What to produce
Note each line of the listing that contains the string "telles", and copy it.

Input

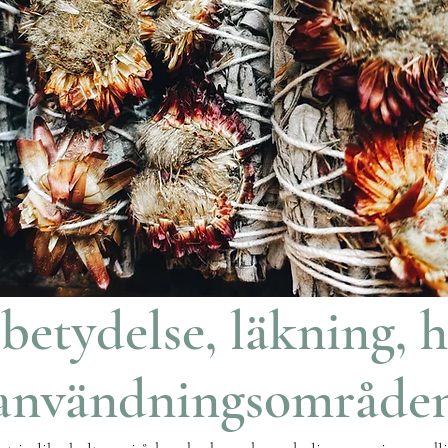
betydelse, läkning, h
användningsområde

---

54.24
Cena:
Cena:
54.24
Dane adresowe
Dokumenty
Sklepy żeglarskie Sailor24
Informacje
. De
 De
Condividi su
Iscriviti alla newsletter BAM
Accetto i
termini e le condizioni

--

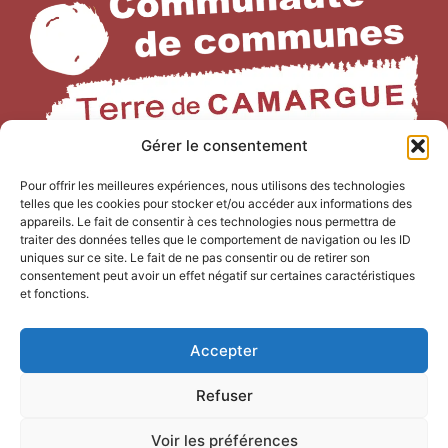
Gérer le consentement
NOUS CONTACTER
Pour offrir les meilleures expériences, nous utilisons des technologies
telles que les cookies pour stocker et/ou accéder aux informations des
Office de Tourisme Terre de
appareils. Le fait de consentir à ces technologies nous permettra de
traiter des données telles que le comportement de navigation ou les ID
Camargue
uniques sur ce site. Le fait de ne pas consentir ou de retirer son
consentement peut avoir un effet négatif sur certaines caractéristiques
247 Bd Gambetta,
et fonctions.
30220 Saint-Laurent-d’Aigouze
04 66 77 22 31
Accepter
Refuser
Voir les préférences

Result of this task
telles que les cookies pour stocker et/ou accéder aux informations des
traiter des données telles que le comportement de navigation ou les ID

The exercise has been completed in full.